## Exercise description:
Among the entries below, find the line with "Breast cancer survivor urges others", then quote it and each following line up to and including the line with "that I don't", and nothing else.

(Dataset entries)
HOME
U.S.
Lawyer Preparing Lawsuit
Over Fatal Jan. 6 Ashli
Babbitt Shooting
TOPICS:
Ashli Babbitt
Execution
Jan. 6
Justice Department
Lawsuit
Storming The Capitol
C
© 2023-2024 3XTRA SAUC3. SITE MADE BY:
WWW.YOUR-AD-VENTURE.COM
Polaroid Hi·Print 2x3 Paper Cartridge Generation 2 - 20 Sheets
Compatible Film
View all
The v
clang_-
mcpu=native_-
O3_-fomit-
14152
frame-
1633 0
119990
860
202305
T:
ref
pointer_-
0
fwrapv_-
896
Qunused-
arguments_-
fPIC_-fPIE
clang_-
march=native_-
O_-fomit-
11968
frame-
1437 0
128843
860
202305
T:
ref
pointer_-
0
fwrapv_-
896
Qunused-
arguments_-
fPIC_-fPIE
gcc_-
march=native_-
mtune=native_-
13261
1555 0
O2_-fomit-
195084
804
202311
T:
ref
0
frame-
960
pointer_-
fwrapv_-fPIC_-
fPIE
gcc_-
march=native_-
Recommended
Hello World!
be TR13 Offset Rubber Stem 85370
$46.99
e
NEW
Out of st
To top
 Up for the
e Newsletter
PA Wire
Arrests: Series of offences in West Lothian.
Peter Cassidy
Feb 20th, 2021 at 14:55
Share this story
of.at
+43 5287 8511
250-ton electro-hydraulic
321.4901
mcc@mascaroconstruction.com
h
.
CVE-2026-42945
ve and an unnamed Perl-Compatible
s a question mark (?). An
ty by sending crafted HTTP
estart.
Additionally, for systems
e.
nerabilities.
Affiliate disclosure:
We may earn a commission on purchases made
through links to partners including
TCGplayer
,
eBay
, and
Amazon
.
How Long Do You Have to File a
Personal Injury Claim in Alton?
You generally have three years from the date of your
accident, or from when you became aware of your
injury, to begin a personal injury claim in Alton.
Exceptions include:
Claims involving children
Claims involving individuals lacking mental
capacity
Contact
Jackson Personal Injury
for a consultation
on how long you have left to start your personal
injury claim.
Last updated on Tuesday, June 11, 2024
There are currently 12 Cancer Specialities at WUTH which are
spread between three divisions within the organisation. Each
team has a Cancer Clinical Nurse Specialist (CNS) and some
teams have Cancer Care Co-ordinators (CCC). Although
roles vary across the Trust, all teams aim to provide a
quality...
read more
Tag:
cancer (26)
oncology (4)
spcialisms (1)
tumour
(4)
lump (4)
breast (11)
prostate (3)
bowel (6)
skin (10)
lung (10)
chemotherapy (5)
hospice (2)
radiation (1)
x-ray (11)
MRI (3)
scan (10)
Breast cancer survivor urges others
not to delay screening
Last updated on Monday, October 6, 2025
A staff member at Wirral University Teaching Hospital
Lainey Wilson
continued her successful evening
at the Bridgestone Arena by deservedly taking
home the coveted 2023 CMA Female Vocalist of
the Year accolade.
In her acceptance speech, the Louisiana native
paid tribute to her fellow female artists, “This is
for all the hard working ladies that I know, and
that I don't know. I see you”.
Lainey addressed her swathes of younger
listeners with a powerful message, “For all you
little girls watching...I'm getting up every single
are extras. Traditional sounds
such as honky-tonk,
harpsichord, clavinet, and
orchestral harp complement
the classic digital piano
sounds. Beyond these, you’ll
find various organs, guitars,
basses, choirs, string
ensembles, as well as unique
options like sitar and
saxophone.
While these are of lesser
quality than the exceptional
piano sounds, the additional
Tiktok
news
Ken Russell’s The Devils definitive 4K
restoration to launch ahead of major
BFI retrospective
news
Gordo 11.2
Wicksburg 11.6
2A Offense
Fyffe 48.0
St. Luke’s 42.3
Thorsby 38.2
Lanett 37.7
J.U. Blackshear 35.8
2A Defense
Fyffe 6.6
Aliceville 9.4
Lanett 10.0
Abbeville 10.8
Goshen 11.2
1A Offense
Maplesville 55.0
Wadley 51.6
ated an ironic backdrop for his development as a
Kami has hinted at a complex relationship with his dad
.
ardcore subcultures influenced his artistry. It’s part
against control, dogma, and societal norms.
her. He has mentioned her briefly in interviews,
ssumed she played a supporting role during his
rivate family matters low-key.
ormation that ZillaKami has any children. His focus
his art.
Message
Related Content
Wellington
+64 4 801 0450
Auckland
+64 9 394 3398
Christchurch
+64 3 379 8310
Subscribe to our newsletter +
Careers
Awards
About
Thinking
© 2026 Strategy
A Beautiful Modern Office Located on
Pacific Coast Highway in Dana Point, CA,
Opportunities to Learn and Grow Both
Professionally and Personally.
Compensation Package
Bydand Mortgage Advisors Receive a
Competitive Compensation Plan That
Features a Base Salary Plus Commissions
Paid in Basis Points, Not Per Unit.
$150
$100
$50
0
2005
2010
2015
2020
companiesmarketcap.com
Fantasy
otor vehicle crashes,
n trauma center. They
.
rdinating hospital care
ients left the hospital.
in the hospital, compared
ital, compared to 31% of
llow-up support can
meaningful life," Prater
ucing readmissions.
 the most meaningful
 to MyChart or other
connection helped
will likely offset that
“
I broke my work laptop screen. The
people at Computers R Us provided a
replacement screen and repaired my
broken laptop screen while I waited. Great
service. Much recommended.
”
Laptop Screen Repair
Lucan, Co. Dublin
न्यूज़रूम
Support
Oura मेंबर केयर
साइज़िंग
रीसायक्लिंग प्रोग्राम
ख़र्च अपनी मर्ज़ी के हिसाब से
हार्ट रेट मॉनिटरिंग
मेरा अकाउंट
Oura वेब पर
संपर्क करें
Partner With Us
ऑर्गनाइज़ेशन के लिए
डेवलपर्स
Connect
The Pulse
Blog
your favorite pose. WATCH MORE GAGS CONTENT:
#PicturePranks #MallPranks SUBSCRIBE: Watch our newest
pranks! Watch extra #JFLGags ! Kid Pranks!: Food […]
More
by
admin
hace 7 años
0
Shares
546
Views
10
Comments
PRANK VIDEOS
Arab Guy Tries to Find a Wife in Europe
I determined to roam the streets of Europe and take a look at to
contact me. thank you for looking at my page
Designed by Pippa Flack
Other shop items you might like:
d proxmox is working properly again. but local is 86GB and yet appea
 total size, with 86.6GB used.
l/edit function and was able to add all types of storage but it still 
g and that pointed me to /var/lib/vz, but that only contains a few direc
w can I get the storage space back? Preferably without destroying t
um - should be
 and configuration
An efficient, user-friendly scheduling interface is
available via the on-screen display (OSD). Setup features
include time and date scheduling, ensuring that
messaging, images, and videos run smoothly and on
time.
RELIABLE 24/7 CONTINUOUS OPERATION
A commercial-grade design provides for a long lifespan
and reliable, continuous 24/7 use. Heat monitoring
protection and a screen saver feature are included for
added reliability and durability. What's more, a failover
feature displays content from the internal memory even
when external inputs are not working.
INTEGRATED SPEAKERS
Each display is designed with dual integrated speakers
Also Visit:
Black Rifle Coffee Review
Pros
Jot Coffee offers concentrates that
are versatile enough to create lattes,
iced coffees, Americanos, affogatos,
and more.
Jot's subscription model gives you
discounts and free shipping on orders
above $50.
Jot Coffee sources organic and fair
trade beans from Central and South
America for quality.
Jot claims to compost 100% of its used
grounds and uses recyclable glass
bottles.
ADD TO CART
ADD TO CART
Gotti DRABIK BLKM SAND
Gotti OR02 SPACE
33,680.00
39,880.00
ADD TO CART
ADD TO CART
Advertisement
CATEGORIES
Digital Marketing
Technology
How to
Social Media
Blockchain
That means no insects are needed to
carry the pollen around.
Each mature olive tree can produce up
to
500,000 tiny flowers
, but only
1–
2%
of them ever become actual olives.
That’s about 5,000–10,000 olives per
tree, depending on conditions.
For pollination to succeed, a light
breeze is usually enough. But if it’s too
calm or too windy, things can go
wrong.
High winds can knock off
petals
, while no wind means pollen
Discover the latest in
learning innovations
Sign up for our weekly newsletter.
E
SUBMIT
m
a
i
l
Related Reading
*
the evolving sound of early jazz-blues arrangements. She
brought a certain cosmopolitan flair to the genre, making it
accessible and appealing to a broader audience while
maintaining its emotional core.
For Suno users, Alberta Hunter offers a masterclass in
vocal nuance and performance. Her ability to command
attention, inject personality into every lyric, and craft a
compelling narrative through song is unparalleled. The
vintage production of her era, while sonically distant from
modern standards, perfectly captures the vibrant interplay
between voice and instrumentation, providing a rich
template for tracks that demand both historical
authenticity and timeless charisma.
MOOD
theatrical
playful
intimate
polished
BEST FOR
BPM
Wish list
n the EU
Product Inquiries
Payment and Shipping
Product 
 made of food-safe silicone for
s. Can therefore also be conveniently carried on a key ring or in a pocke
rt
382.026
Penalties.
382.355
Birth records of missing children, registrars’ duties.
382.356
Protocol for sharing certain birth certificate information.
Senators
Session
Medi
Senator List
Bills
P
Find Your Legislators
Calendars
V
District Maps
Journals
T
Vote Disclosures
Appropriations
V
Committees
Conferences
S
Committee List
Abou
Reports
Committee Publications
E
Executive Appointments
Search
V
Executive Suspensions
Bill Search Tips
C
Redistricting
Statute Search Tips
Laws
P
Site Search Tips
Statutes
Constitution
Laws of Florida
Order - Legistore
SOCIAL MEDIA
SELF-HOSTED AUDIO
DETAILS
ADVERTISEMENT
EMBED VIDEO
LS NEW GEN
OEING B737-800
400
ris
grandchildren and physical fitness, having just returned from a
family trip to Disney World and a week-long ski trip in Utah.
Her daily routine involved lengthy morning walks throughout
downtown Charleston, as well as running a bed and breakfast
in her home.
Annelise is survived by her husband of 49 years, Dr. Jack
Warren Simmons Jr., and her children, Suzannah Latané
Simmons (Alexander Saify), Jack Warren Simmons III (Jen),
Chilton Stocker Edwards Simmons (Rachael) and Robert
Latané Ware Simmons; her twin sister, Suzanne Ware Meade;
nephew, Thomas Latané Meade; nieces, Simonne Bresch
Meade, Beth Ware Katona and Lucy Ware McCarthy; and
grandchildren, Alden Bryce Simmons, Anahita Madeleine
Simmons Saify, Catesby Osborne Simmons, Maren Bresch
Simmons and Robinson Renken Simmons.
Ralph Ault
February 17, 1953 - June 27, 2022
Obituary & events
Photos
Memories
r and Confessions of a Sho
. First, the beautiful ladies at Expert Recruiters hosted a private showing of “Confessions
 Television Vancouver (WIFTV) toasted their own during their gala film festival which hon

## Solved problem:
Breast cancer survivor urges others
not to delay screening
Last updated on Monday, October 6, 2025
A staff member at Wirral University Teaching Hospital
Lainey Wilson
continued her successful evening
at the Bridgestone Arena by deservedly taking
home the coveted 2023 CMA Female Vocalist of
the Year accolade.
In her acceptance speech, the Louisiana native
paid tribute to her fellow female artists, “This is
for all the hard working ladies that I know, and
that I don't know. I see you”.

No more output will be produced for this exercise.